Presentare l’Occidente come una de-cisione, ossia come una separazione dalla verità dell’essere espressasi nel periodo assiale e maturatasi nel pensiero orientale, significa, nell’economia della storia universale, interpretare l’Occidente come una parentesi che, sia pure bimillenaria, resta insignificante nell’economia totale. La drammaticità nasce dal fatto che la potenza dell’Occidente ha raggiunto possibilità tali che le consentono la soppressione dell’Oriente e la riduzione del periodo assiale a semplice passato, in grado di suscitare al massimo curiosità, non certo indicazioni. L’accadere di questo evento segna, secondo Jaspers, la nascita di un uomo qualitativamente diverso da quello espresso fino a oggi perché generato dalla téchne, non dal lógos:
Dopo l’azione esercitata con la tecnica sulla natura, l’uomo si trova a dover subire la reazione del procedimento tecnico sulla propria essenza, che viene inevitabilmente modificata dalla produzione di massa, dalla trasformazione dell’esistenza in un meccanismo tecnicamente perfetto, dalla metamorfosi del pianeta in una sola grande fabbrica. Una volta che sarà avvenuto, come sta avvenendo, il distacco dell’uomo dal fondamento originario, l’uomo sarà abitatore della terra senza patria.8
In questa prospettiva svanisce ogni possibilità di giudizio, cioè non si può dire se l’uomo che si appresta a nascere sarà superiore o inferiore, perché a mutare non è solo il misurato, ma la misura. Rispetto al lógos, l’uomo della téchne è “smisurato”, cioè “fuori-misura”, e, a quanto pare, oggi proprio di questo trae vanto la civiltà occidentale nella sua dimenticanza della verità dell’essere e nella sua attenzione esclusiva alla produzione dell’ente.
1 K. Jaspers, Vom Ursprung und Ziel der Geschichte (1959); tr. it. Origine e senso della storia, Comunità, Milano 1965, p. 99.

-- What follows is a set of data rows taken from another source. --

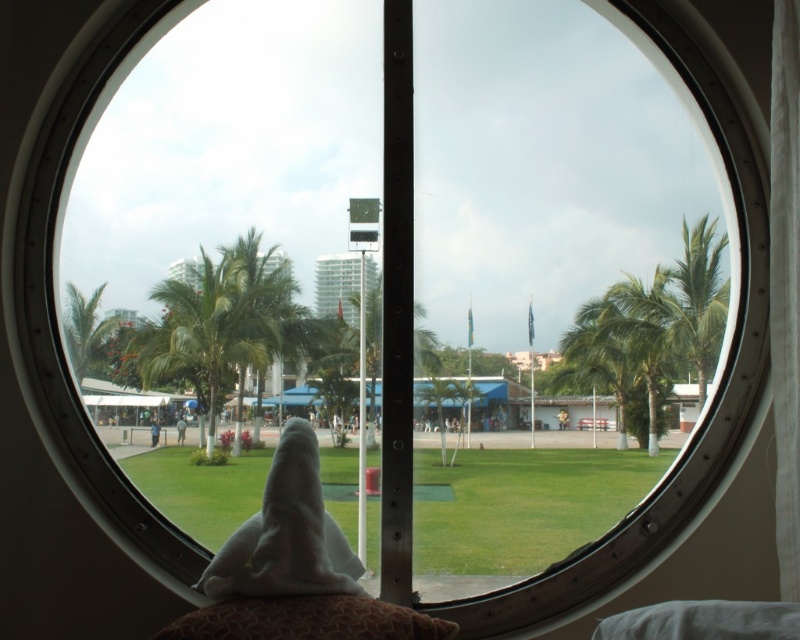 You are standing in a room and want to reach the white fluffy towel at center through the circular window. The window is 1.5 meters wide. Can you stretch your arm through the window to grab the towel?

The distance between you and the white fluffy towel at center is 2.08 meters, which is greater than the window width of 1.5 meters. Therefore, you cannot stretch your arm through the window to grab the towel. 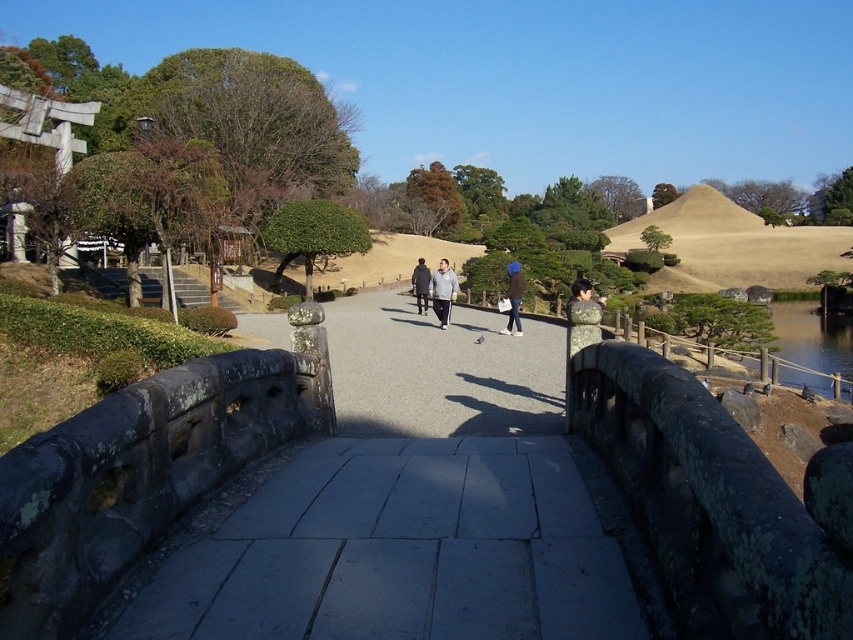 Question: Does blue fabric bag at center lie behind dark gray stone figure at center?

Choices:
 (A) no
 (B) yes

Answer: (A)

Question: Considering the relative positions of gray fabric jacket at center and matte gray stone statue at center in the image provided, where is gray fabric jacket at center located with respect to matte gray stone statue at center?

Choices:
 (A) right
 (B) left

Answer: (B)

Question: Considering the real-world distances, which object is closest to the matte gray stone statue at center?

Choices:
 (A) dark gray stone figure at center
 (B) blue fabric bag at center

Answer: (B)

Question: Estimate the real-world distances between objects in this image. Which object is farther from the gray fabric jacket at center?

Choices:
 (A) blue fabric bag at center
 (B) dark gray stone figure at center

Answer: (B)

Question: Based on their relative distances, which object is farther from the gray fabric jacket at center?

Choices:
 (A) blue fabric bag at center
 (B) dark gray stone figure at center
 (C) matte gray stone statue at center

Answer: (C)

Question: Is the position of blue fabric bag at center more distant than that of dark gray stone figure at center?

Choices:
 (A) yes
 (B) no

Answer: (B) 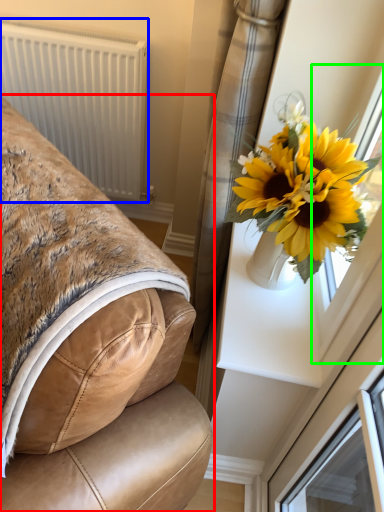 Question: Which object is the closest to the furniture (highlighted by a red box)? Choose among these: radiator (highlighted by a blue box) or window frame (highlighted by a green box).

Choices:
 (A) radiator
 (B) window frame

Answer: (B) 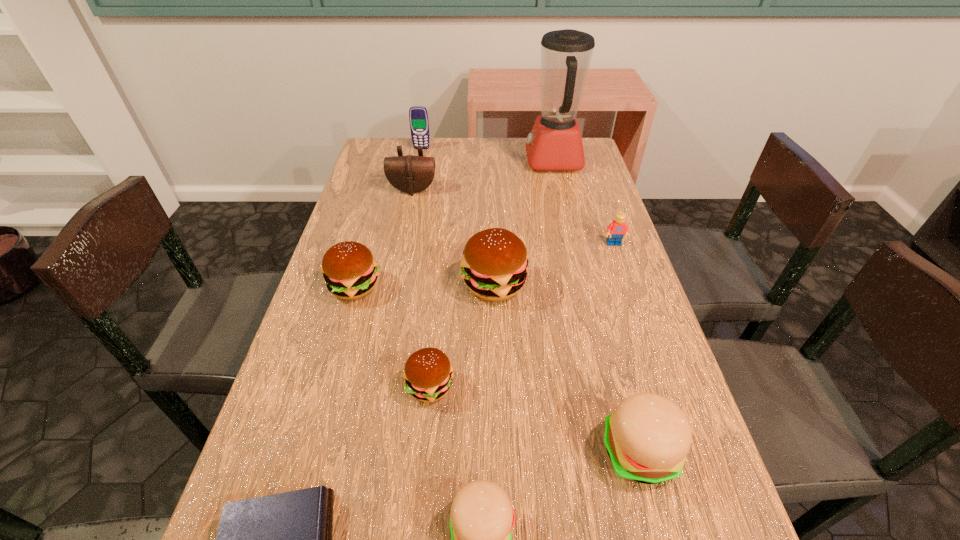 I want to click on free region that satisfies the following two spatial constraints: 1. with the flap open on the third nearest object; 2. on the left side of the pouch, so click(x=361, y=451).

You are a GUI agent. You are given a task and a screenshot of the screen. Output one action in this format:
    pyautogui.click(x=<x>, y=<y>)
    Task: Click on the vacant space that satisfies the following two spatial constraints: 1. on the front-facing side of the cellular telephone; 2. on the right side of the second brown hamburger from left to right
    The image size is (960, 540).
    Given the screenshot: What is the action you would take?
    pyautogui.click(x=375, y=386) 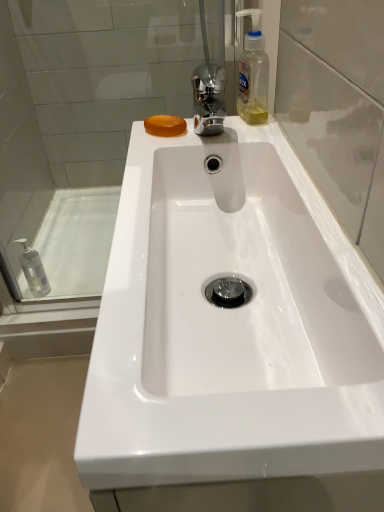 What do you see at coordinates (337, 108) in the screenshot?
I see `transparent glass door at upper right` at bounding box center [337, 108].

Locate an element on the screen. The image size is (384, 512). transparent glass door at upper right is located at coordinates (337, 108).

The height and width of the screenshot is (512, 384). I want to click on white glossy sink at center, so click(x=229, y=324).

What is the approximate height of clear plastic mouthwash at left?

clear plastic mouthwash at left is 9.88 inches in height.

Measure the distance between point (167, 126) and camera.

26.81 inches.

The image size is (384, 512). Find the location of `transparent glass door at upper right`. transparent glass door at upper right is located at coordinates (337, 108).

Can you confirm if transparent glass shower door at upper left is thinner than white glossy sink at center?

Correct, the width of transparent glass shower door at upper left is less than that of white glossy sink at center.

Image resolution: width=384 pixels, height=512 pixels. Find the location of `sink directly beneath the transparent glass shower door at upper left (from a real-world perspective)`. sink directly beneath the transparent glass shower door at upper left (from a real-world perspective) is located at coordinates (229, 324).

Considering the sizes of objects transparent glass shower door at upper left and white glossy sink at center in the image provided, who is shorter, transparent glass shower door at upper left or white glossy sink at center?

white glossy sink at center.

Is orange translucent soap at upper left beside clear plastic mouthwash at left?

There is a gap between orange translucent soap at upper left and clear plastic mouthwash at left.

From a real-world perspective, is orange translucent soap at upper left above or below clear plastic mouthwash at left?

Clearly, from a real-world perspective, orange translucent soap at upper left is above clear plastic mouthwash at left.

From the image's perspective, would you say orange translucent soap at upper left is shown under clear plastic mouthwash at left?

No, from the image's perspective, orange translucent soap at upper left is not below clear plastic mouthwash at left.

What's the angular difference between transparent glass door at upper right and orange translucent soap at upper left's facing directions?

They differ by 2.75 degrees in their facing directions.

Is transparent glass door at upper right beside orange translucent soap at upper left?

transparent glass door at upper right and orange translucent soap at upper left are clearly separated.

Is transparent glass door at upper right situated inside orange translucent soap at upper left or outside?

transparent glass door at upper right is outside orange translucent soap at upper left.

From a real-world perspective, is transparent glass door at upper right above or below orange translucent soap at upper left?

transparent glass door at upper right is above orange translucent soap at upper left.

Find the location of a particular element. Image resolution: width=384 pixels, height=512 pixels. bath on the left side of orange translucent soap at upper left is located at coordinates (77, 240).

Which of these two, white glossy bath at left or orange translucent soap at upper left, is thinner?

orange translucent soap at upper left is thinner.

Does white glossy bath at left appear on the right side of orange translucent soap at upper left?

No, white glossy bath at left is not to the right of orange translucent soap at upper left.

Based on the photo, does white glossy bath at left have a smaller size compared to orange translucent soap at upper left?

No, white glossy bath at left is not smaller than orange translucent soap at upper left.

Considering the positions of points (40, 173) and (60, 255), is point (40, 173) closer to camera compared to point (60, 255)?

No, it is not.

Could you tell me if transparent glass shower door at upper left is turned towards white glossy bath at left?

No, transparent glass shower door at upper left is not aimed at white glossy bath at left.

From a real-world perspective, is transparent glass shower door at upper left beneath white glossy bath at left?

Actually, transparent glass shower door at upper left is physically above white glossy bath at left in the real world.

How much distance is there between transparent glass shower door at upper left and white glossy bath at left?

They are 34.83 centimeters apart.

From the picture: How many degrees apart are the facing directions of white glossy sink at center and orange translucent soap at upper left?

2.32 degrees separate the facing orientations of white glossy sink at center and orange translucent soap at upper left.

From the image's perspective, is white glossy sink at center beneath orange translucent soap at upper left?

Yes.

Is white glossy sink at center looking in the opposite direction of orange translucent soap at upper left?

white glossy sink at center is not turned away from orange translucent soap at upper left.

Can you confirm if white glossy sink at center is taller than orange translucent soap at upper left?

Yes, white glossy sink at center is taller than orange translucent soap at upper left.

Find the location of `glass door on the right of clear plastic mouthwash at left`. glass door on the right of clear plastic mouthwash at left is located at coordinates click(x=337, y=108).

Does transparent glass door at upper right turn towards clear plastic mouthwash at left?

No, transparent glass door at upper right does not turn towards clear plastic mouthwash at left.

Image resolution: width=384 pixels, height=512 pixels. Find the location of `sink on the right of transparent glass shower door at upper left`. sink on the right of transparent glass shower door at upper left is located at coordinates (229, 324).

Find the location of `soap above the clear plastic mouthwash at left (from a real-world perspective)`. soap above the clear plastic mouthwash at left (from a real-world perspective) is located at coordinates (165, 126).

From the image, which object appears to be nearer to transparent glass shower door at upper left, clear plastic mouthwash at left or white glossy bath at left?

The object closer to transparent glass shower door at upper left is white glossy bath at left.

When comparing their distances from clear plastic mouthwash at left, does white glossy bath at left or transparent glass shower door at upper left seem closer?

white glossy bath at left is closer to clear plastic mouthwash at left.

When comparing their distances from orange translucent soap at upper left, does clear plastic bottle at upper right or transparent glass door at upper right seem further?

Among the two, transparent glass door at upper right is located further to orange translucent soap at upper left.

Considering their positions, is clear plastic bottle at upper right positioned further to transparent glass door at upper right than transparent glass shower door at upper left?

The object further to transparent glass door at upper right is transparent glass shower door at upper left.

Looking at the image, which one is located closer to orange translucent soap at upper left, white glossy sink at center or transparent glass door at upper right?

transparent glass door at upper right.

From the image, which object appears to be farther from white glossy bath at left, transparent glass shower door at upper left or white glossy sink at center?

Based on the image, white glossy sink at center appears to be further to white glossy bath at left.

Which object lies further to the anchor point transparent glass door at upper right, clear plastic mouthwash at left or transparent glass shower door at upper left?

clear plastic mouthwash at left lies further to transparent glass door at upper right than the other object.

Looking at the image, which one is located closer to white glossy bath at left, white glossy sink at center or transparent glass shower door at upper left?

Among the two, transparent glass shower door at upper left is located nearer to white glossy bath at left.

Where is `soap dispenser between white glossy sink at center and white glossy bath at left in the front-back direction`? The height and width of the screenshot is (512, 384). soap dispenser between white glossy sink at center and white glossy bath at left in the front-back direction is located at coordinates (253, 73).

The width and height of the screenshot is (384, 512). Find the location of `soap located between transparent glass door at upper right and white glossy bath at left in the depth direction`. soap located between transparent glass door at upper right and white glossy bath at left in the depth direction is located at coordinates (165, 126).

The height and width of the screenshot is (512, 384). What are the coordinates of `soap positioned between transparent glass door at upper right and transparent glass shower door at upper left from near to far` in the screenshot? It's located at (165, 126).

Image resolution: width=384 pixels, height=512 pixels. Find the location of `shower door between transparent glass door at upper right and white glossy bath at left along the z-axis`. shower door between transparent glass door at upper right and white glossy bath at left along the z-axis is located at coordinates (83, 94). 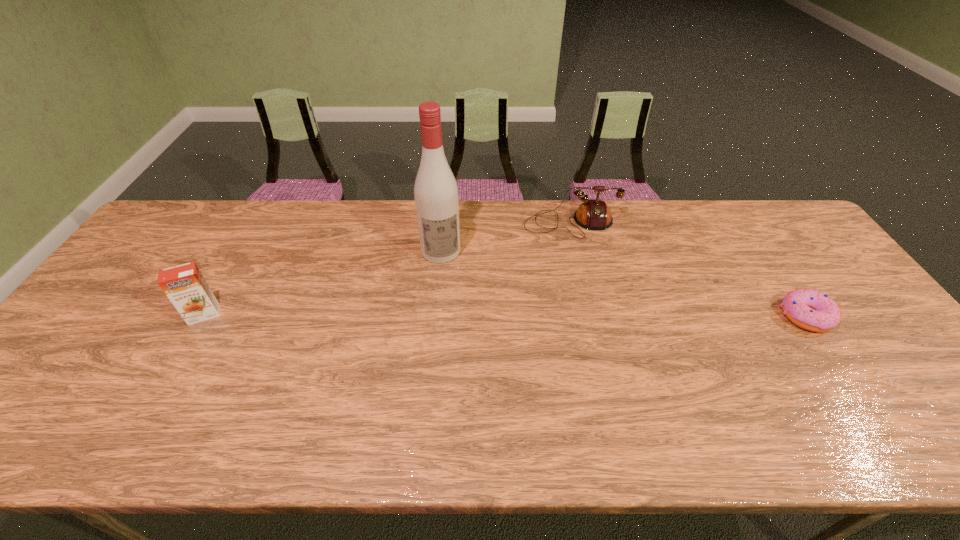 You are a GUI agent. You are given a task and a screenshot of the screen. Output one action in this format:
    pyautogui.click(x=<x>, y=<y>)
    Task: Click on the free space located on the label of the alcohol
    
    Given the screenshot: What is the action you would take?
    pyautogui.click(x=448, y=293)

Find the location of `vacant region located 0.200m on the label of the alcohol`. vacant region located 0.200m on the label of the alcohol is located at coordinates (453, 315).

This screenshot has height=540, width=960. Identify the location of free region located on the label of the alcohol. (452, 309).

Identify the location of free space located 0.120m on the rotary dial of the telephone. This screenshot has height=540, width=960. (579, 266).

Where is `vacant space located on the rotary dial of the telephone`? vacant space located on the rotary dial of the telephone is located at coordinates (593, 342).

Find the location of a particular element. This screenshot has height=540, width=960. blank space located on the rotary dial of the telephone is located at coordinates (592, 336).

Where is `alcohol at the far edge`? Image resolution: width=960 pixels, height=540 pixels. alcohol at the far edge is located at coordinates (436, 198).

You are a GUI agent. You are given a task and a screenshot of the screen. Output one action in this format:
    pyautogui.click(x=<x>, y=<y>)
    Task: Click on the telephone that is positioned at the far edge
    
    Given the screenshot: What is the action you would take?
    [593, 214]

Locate an element on the screen. object situated at the right edge is located at coordinates (812, 310).

I want to click on vacant area at the far edge, so click(645, 242). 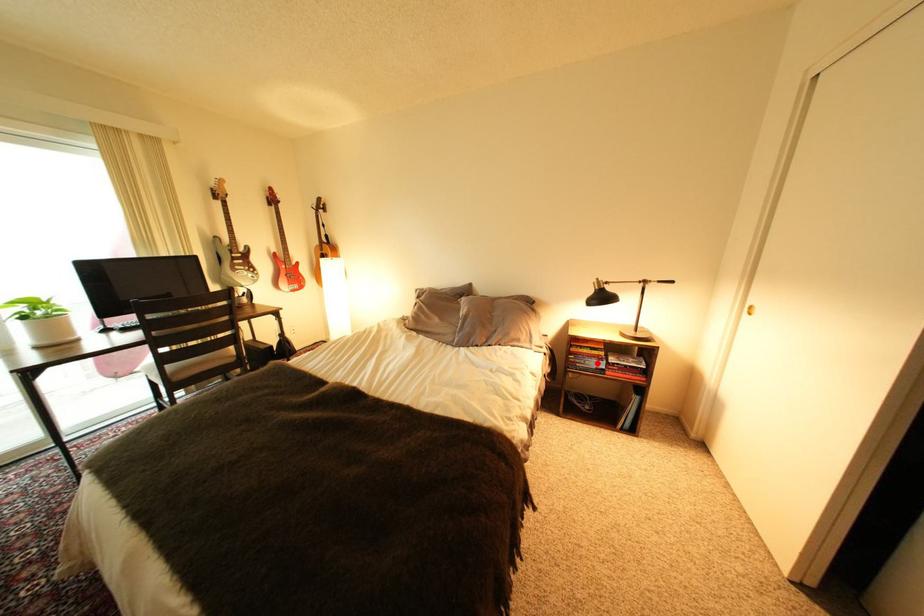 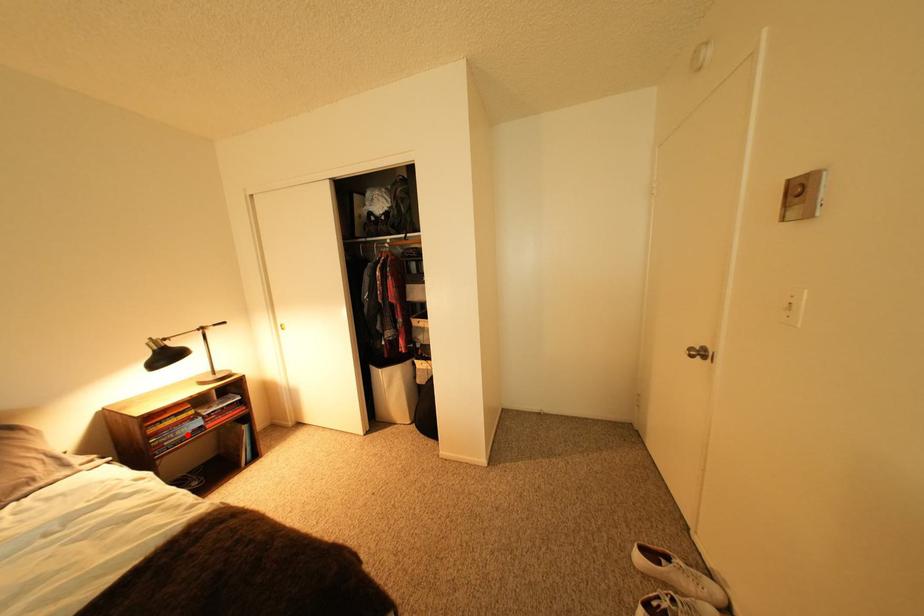 I am providing you with two images of the same scene from different viewpoints. A red point is marked on the first image and another point is marked on the second image. Does the point marked in image1 correspond to the same location as the one in image2?

Yes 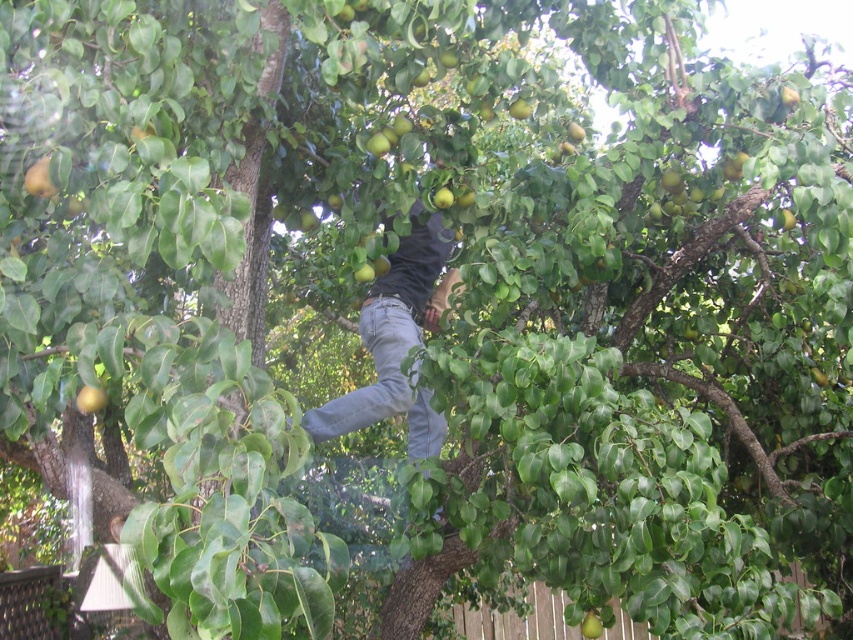 Question: Which object appears farthest from the camera in this image?

Choices:
 (A) green matte apple at lower left
 (B) denim jeans at center
 (C) green matte apple at upper left
 (D) green matte apple at center

Answer: (B)

Question: Can you confirm if green matte apple at upper left is smaller than green matte apple at lower left?

Choices:
 (A) yes
 (B) no

Answer: (A)

Question: Can you confirm if green matte apple at upper left is positioned to the left of green matte apple at lower left?

Choices:
 (A) yes
 (B) no

Answer: (A)

Question: Which is farther from the green matte apple at center?

Choices:
 (A) green matte apple at lower left
 (B) denim jeans at center
 (C) green matte apple at upper left

Answer: (C)

Question: Which is farther from the green matte apple at upper left?

Choices:
 (A) green matte apple at center
 (B) denim jeans at center

Answer: (B)

Question: Where is green matte apple at upper left located in relation to green matte apple at lower left in the image?

Choices:
 (A) above
 (B) below

Answer: (A) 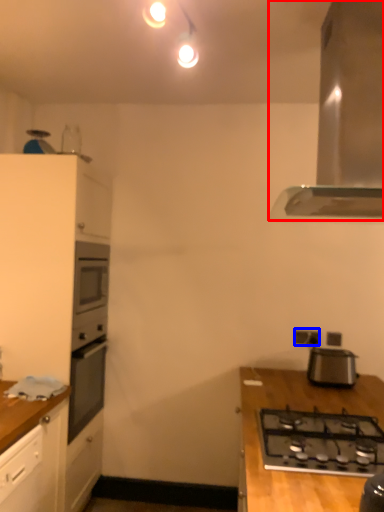 Question: Which point is closer to the camera, home appliance (highlighted by a red box) or electric outlet (highlighted by a blue box)?

Choices:
 (A) home appliance
 (B) electric outlet

Answer: (A) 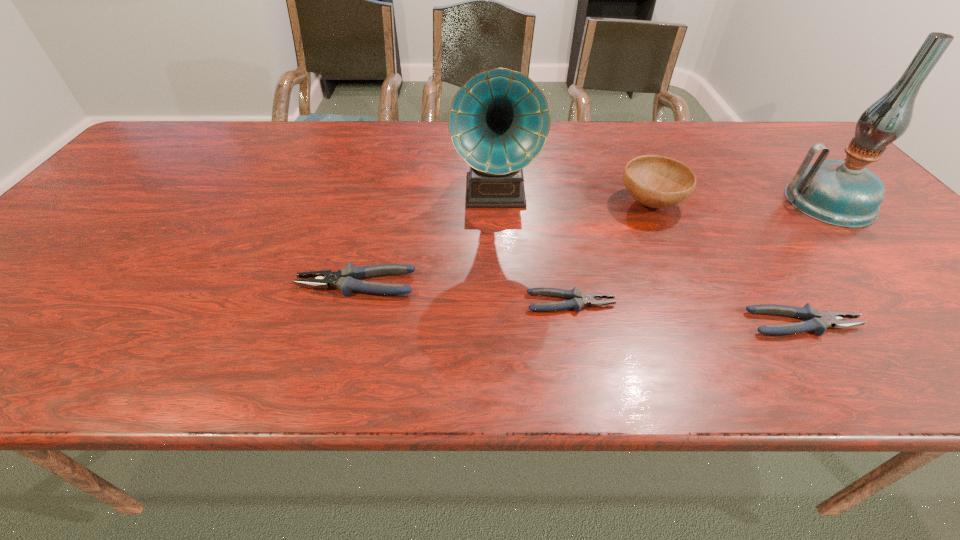 Locate an element on the screen. The width and height of the screenshot is (960, 540). free location located at the gripping part of the leftmost pliers is located at coordinates (188, 284).

Locate an element on the screen. free space located at the gripping part of the leftmost pliers is located at coordinates (259, 284).

At what (x,y) coordinates should I click in order to perform the action: click on vacant area located 0.140m at the gripping part of the shortest pliers. Please return your answer as a coordinate pair (x, y). This screenshot has height=540, width=960. Looking at the image, I should click on (684, 303).

You are a GUI agent. You are given a task and a screenshot of the screen. Output one action in this format:
    pyautogui.click(x=<x>, y=<y>)
    Task: Click on the vacant area situated at the gripping part of the second shortest object
    
    Given the screenshot: What is the action you would take?
    (895, 323)

At what (x,y) coordinates should I click in order to perform the action: click on vacant space located 0.160m on the front of the rightmost object. Please return your answer as a coordinate pair (x, y). Looking at the image, I should click on (895, 276).

At what (x,y) coordinates should I click in order to perform the action: click on free region located on the back of the bowl. Please return your answer as a coordinate pair (x, y). The image size is (960, 540). Looking at the image, I should click on (614, 122).

This screenshot has height=540, width=960. I want to click on vacant space located 0.220m from the horn of the phonograph_record, so point(499,291).

Find the location of a particular element. object that is at the right edge is located at coordinates (842, 193).

You are a GUI agent. You are given a task and a screenshot of the screen. Output one action in this format:
    pyautogui.click(x=<x>, y=<y>)
    Task: Click on the free space at the far edge of the desktop
    
    Given the screenshot: What is the action you would take?
    pyautogui.click(x=608, y=158)

In the image, there is a desktop. At what (x,y) coordinates should I click in order to perform the action: click on vacant region at the near edge. Please return your answer as a coordinate pair (x, y). The image size is (960, 540). Looking at the image, I should click on tap(516, 310). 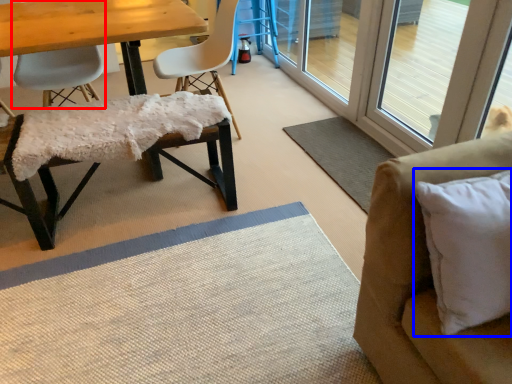 Question: Which of the following is the farthest to the observer, chair (highlighted by a red box) or pillow (highlighted by a blue box)?

Choices:
 (A) chair
 (B) pillow

Answer: (A) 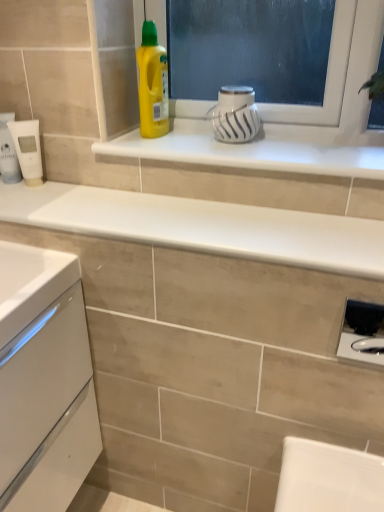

2 Id., Philosophie (1932-1955): III Metaphysik; tr. it. Filosofia, Libro III: Metafisica, Utet, Torino 1978, p. 1006.
3 Ivi, p. 1008.
4 Ivi, p. 1009. Sull’origine dell’uomo come emancipazione dalla violenza divina si veda U. Galimberti, La terra senza il male. Jung: dall’inconscio al simbolo (1984), Feltrinelli, Milano 2001, capitolo 14: “Il dramma divino”, e capitolo 15: “La violenza del Sé e la passione dell’Io”. Da un altro punto di vista questo stesso tema ritorna in Id., Psiche e techne. L’uomo nell’età della tecnica (1999), Feltrinelli, Milano 2002, Parte I: “Simbologia della tecnica: la scena del Caucaso”.
5 Sofocle, Antigone, vv. 332-333.
6 K. Jaspers, Filosofia, Libro III: Metafisica, cit., pp. 1012-1013.
7 Ivi, p. 1015.
8 K. Jaspers, Origine e senso della storia, cit., p. 131.